■ Records provided

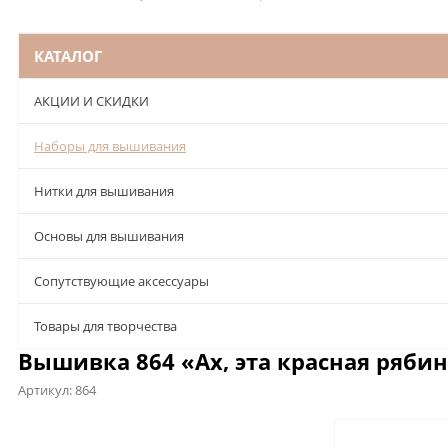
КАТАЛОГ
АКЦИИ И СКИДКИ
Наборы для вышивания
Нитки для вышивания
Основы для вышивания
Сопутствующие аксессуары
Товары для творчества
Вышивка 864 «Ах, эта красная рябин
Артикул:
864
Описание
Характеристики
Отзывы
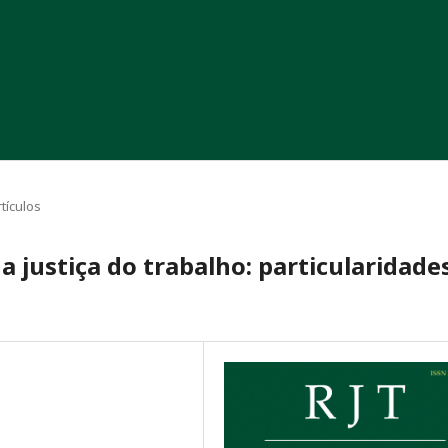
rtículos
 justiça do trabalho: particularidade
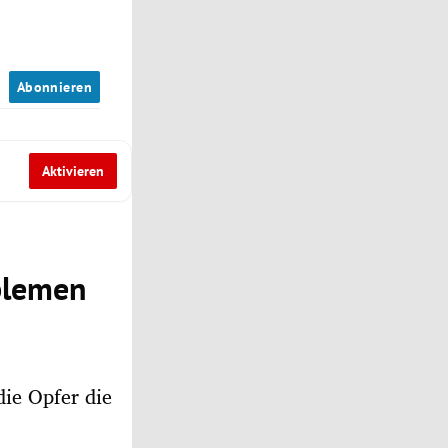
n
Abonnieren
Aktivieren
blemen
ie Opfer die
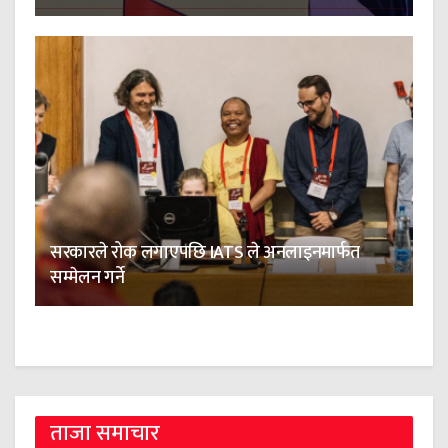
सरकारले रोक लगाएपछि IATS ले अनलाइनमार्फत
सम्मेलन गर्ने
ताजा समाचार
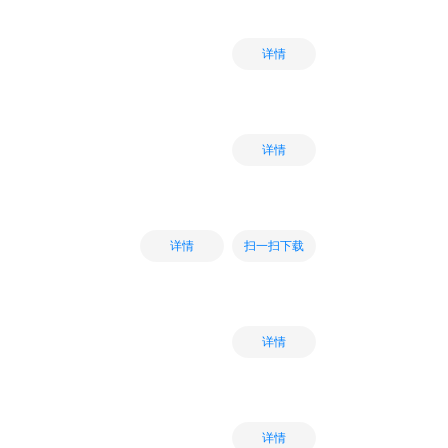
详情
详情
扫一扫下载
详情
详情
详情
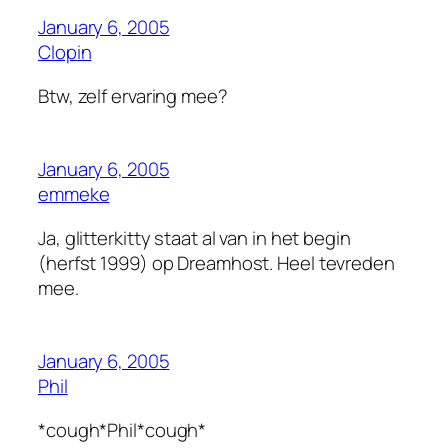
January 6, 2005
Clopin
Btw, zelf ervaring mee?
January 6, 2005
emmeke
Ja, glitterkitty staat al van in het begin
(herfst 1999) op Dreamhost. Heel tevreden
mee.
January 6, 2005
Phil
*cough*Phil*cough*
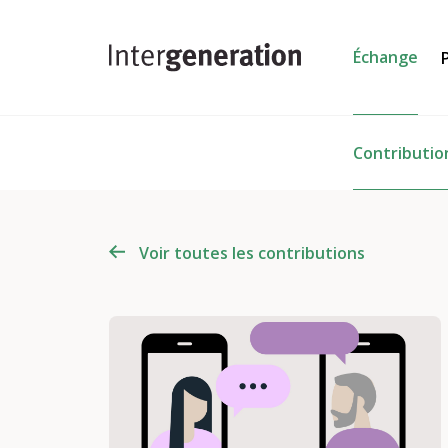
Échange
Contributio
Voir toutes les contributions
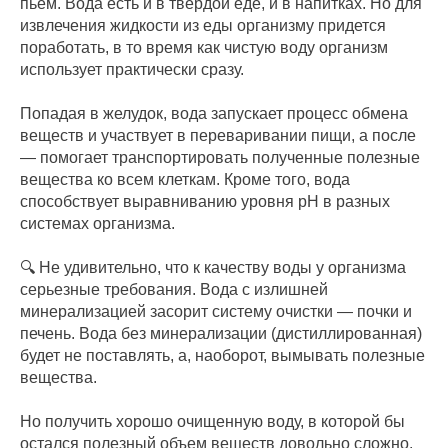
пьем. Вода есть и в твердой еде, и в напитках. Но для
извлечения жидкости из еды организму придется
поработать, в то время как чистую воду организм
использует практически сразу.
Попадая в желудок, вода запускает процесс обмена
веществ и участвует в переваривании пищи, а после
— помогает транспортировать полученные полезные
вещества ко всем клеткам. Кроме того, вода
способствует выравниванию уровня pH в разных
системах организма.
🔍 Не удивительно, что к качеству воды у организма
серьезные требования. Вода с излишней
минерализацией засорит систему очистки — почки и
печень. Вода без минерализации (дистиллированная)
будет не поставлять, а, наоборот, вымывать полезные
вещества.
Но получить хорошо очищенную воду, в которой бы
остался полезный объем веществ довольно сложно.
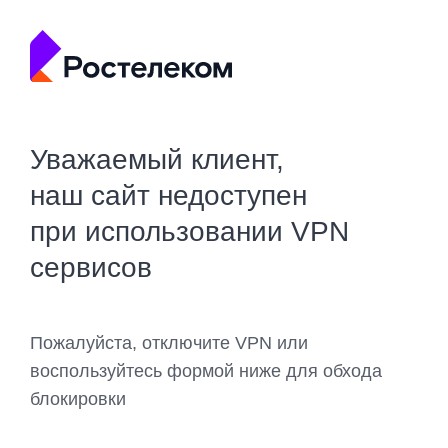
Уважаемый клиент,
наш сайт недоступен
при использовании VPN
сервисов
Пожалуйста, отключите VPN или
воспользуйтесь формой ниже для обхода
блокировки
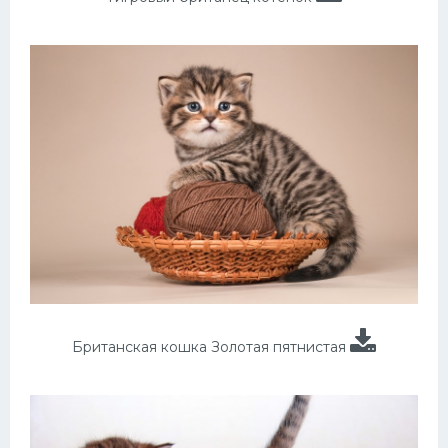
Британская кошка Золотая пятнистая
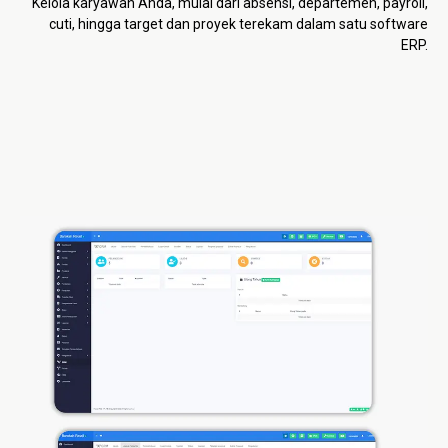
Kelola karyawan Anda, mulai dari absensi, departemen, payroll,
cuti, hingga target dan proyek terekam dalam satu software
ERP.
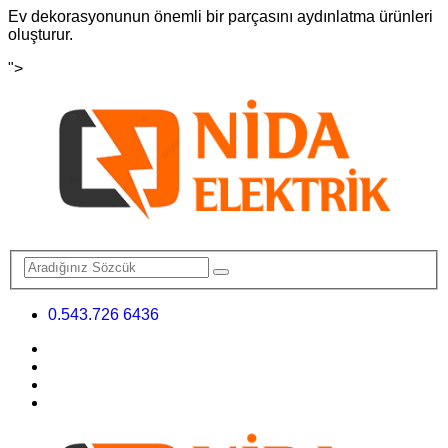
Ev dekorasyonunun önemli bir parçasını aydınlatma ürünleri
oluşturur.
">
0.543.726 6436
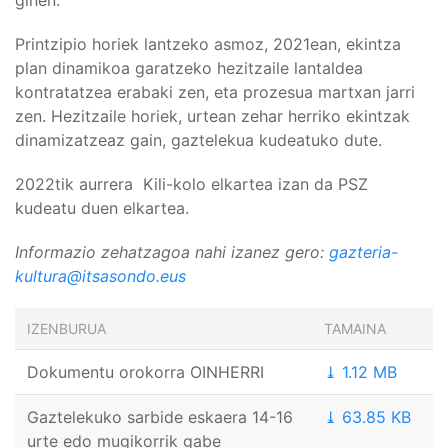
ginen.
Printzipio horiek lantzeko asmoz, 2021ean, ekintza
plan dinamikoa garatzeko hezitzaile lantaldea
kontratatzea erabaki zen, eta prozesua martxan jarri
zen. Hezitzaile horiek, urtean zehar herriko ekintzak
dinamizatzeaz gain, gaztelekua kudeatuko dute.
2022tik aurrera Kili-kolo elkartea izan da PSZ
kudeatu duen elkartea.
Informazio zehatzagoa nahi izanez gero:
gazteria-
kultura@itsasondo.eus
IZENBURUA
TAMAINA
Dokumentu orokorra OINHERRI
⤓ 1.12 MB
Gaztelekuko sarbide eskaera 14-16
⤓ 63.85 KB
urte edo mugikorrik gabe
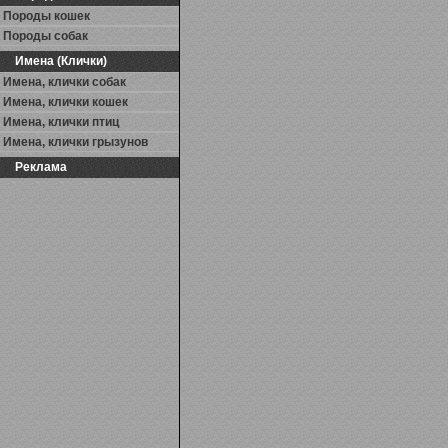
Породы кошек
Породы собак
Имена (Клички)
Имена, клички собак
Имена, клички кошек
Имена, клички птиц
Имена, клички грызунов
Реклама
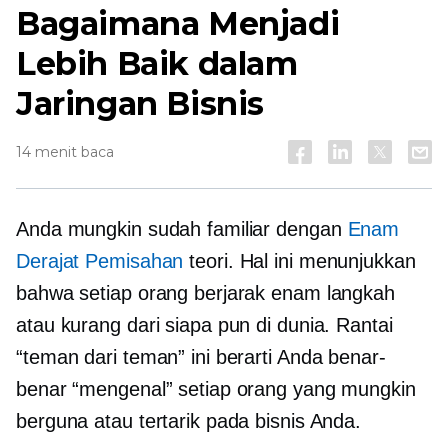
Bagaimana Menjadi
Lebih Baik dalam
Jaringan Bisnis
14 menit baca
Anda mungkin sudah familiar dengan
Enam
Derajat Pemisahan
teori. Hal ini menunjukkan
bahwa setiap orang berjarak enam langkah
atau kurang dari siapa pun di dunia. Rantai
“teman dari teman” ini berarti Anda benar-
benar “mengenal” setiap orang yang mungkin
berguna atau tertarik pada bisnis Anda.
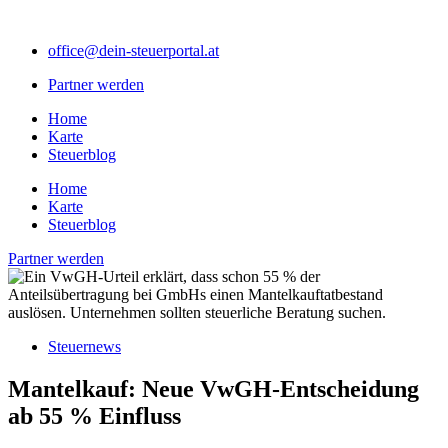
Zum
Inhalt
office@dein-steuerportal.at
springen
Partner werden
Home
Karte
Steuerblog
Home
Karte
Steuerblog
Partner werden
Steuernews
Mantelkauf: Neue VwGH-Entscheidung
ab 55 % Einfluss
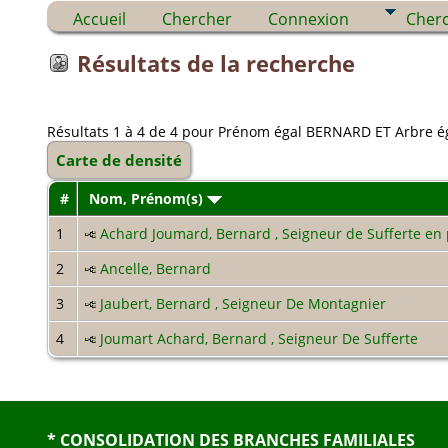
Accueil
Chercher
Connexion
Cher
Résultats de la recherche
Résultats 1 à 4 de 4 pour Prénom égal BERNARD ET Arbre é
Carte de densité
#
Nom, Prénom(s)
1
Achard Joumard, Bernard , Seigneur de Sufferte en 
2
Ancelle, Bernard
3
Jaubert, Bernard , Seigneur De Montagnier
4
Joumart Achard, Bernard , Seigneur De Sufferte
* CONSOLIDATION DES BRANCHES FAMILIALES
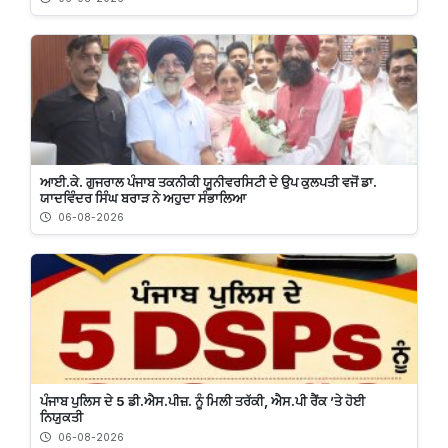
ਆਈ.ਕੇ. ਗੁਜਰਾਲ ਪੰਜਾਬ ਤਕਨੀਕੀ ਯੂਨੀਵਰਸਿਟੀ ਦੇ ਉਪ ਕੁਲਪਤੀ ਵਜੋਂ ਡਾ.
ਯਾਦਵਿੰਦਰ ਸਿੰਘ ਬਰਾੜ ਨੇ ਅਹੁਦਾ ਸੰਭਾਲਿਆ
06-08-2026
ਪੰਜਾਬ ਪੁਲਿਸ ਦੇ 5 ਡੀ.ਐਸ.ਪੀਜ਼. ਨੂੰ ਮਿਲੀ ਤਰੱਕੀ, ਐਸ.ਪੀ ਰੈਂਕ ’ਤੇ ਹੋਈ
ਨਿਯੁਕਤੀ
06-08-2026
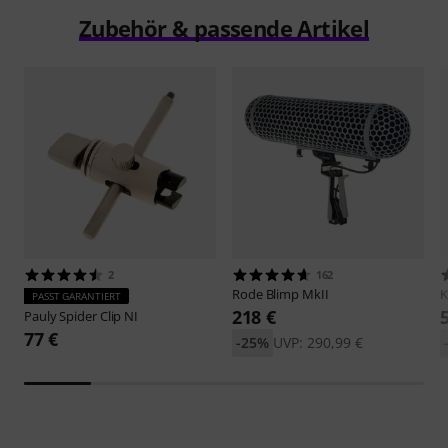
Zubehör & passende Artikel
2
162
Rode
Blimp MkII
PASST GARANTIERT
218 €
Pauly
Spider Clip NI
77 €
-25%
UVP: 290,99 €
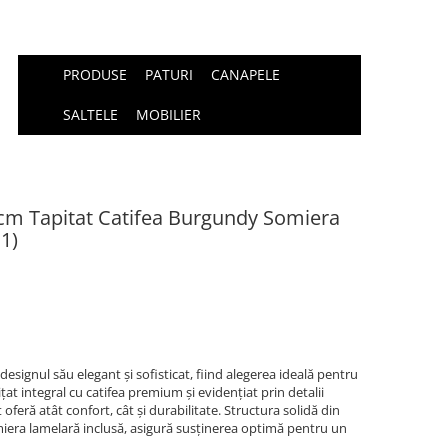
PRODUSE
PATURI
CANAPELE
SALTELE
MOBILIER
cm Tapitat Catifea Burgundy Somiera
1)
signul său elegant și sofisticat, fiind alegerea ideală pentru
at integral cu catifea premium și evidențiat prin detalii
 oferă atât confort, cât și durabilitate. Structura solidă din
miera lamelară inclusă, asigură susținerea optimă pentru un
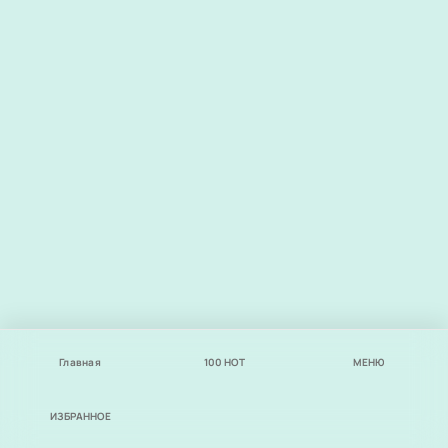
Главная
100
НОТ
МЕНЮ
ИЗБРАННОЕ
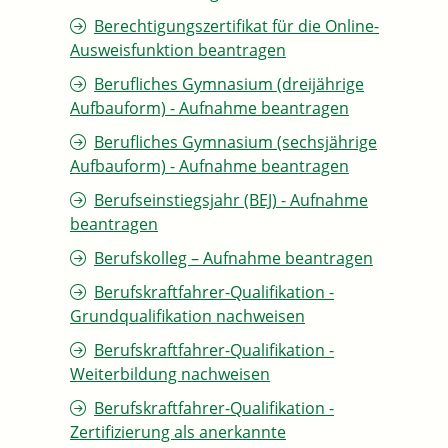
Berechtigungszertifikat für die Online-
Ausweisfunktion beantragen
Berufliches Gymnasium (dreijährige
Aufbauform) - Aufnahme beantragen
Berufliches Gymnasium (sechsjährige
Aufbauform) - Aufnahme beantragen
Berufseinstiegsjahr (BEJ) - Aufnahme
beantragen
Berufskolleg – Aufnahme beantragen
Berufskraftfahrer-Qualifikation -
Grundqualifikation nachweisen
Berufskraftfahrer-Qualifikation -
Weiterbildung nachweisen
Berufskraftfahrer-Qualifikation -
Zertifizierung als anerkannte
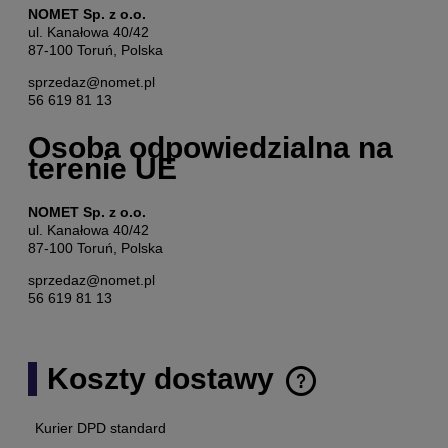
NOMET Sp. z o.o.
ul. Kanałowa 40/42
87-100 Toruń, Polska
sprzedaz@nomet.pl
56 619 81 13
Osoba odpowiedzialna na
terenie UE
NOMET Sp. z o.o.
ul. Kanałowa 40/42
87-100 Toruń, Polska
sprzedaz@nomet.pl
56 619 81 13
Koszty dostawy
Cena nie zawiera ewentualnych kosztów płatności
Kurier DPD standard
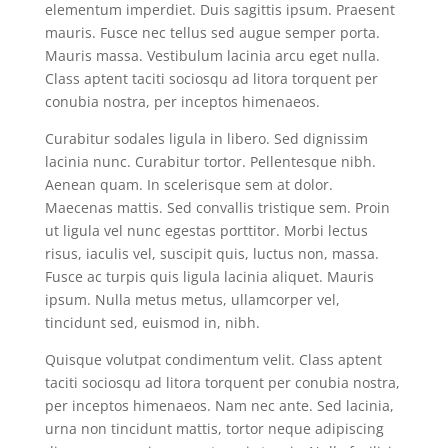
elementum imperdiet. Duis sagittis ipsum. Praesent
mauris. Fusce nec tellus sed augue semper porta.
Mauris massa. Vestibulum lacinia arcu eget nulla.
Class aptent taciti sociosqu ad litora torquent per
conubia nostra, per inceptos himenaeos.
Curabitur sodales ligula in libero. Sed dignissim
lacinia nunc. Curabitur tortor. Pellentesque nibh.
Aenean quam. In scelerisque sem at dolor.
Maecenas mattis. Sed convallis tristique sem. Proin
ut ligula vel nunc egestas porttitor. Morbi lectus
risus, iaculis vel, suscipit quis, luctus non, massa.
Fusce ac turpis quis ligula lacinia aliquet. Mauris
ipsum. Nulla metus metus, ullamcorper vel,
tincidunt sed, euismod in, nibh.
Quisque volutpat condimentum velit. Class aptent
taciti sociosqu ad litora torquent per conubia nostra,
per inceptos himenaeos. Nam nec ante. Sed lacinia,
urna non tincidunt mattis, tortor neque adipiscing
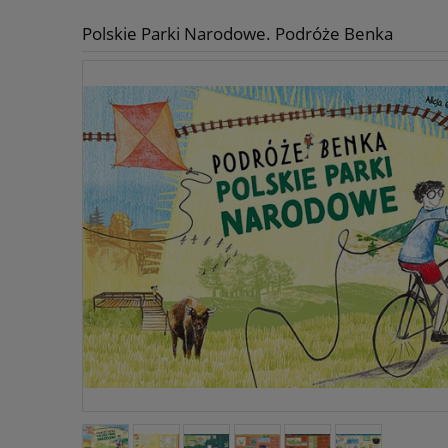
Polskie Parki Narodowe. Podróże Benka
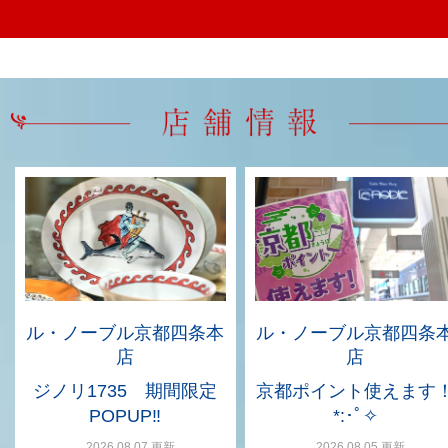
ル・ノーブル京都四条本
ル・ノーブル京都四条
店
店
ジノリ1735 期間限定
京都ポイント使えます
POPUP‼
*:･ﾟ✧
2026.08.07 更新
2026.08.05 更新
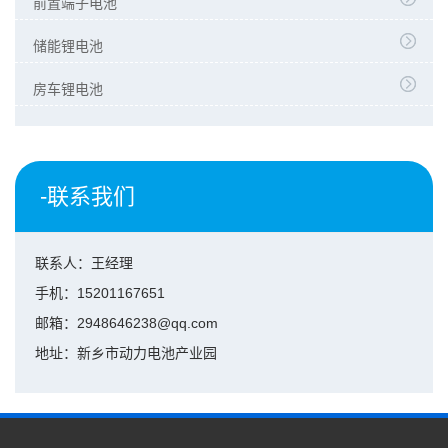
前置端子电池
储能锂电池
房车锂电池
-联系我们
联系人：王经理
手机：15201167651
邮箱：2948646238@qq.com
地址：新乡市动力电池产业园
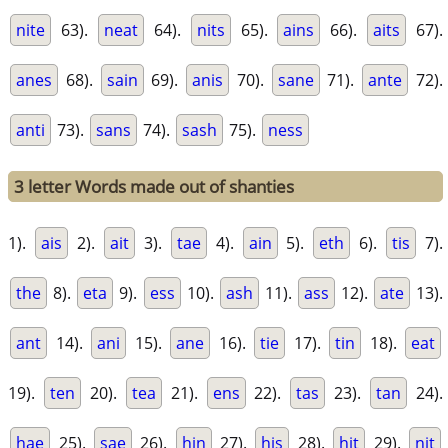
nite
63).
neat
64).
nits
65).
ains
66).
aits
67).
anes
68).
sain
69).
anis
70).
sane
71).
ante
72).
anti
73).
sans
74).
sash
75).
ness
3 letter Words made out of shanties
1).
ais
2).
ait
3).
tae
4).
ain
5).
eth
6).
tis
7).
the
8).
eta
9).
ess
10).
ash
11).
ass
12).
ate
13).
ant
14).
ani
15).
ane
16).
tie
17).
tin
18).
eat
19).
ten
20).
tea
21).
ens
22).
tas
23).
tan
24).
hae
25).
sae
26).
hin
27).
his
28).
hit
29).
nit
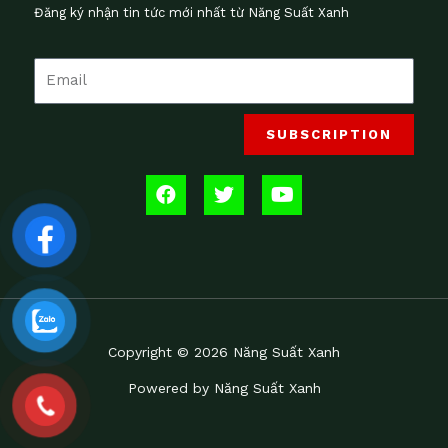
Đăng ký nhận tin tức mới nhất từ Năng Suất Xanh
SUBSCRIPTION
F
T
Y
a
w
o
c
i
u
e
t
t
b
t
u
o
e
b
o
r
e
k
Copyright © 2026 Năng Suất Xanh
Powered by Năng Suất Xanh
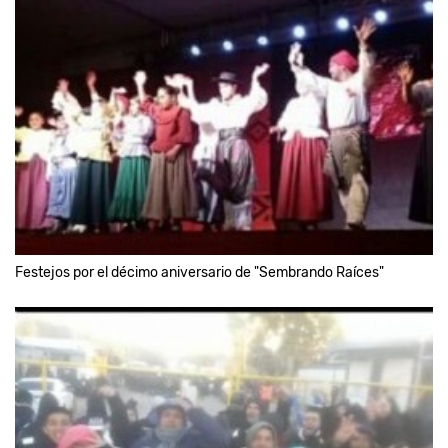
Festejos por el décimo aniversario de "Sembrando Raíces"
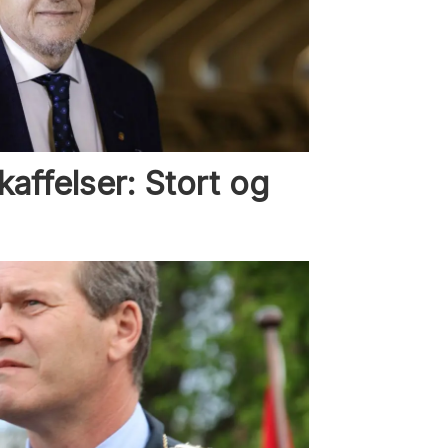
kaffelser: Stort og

■ Assigned task
If a line in the entries holds the string "nostra", copy it.

■ Output below
conubia nostra, per inceptos himenaeos.
taciti sociosqu ad litora torquent per conubia nostra,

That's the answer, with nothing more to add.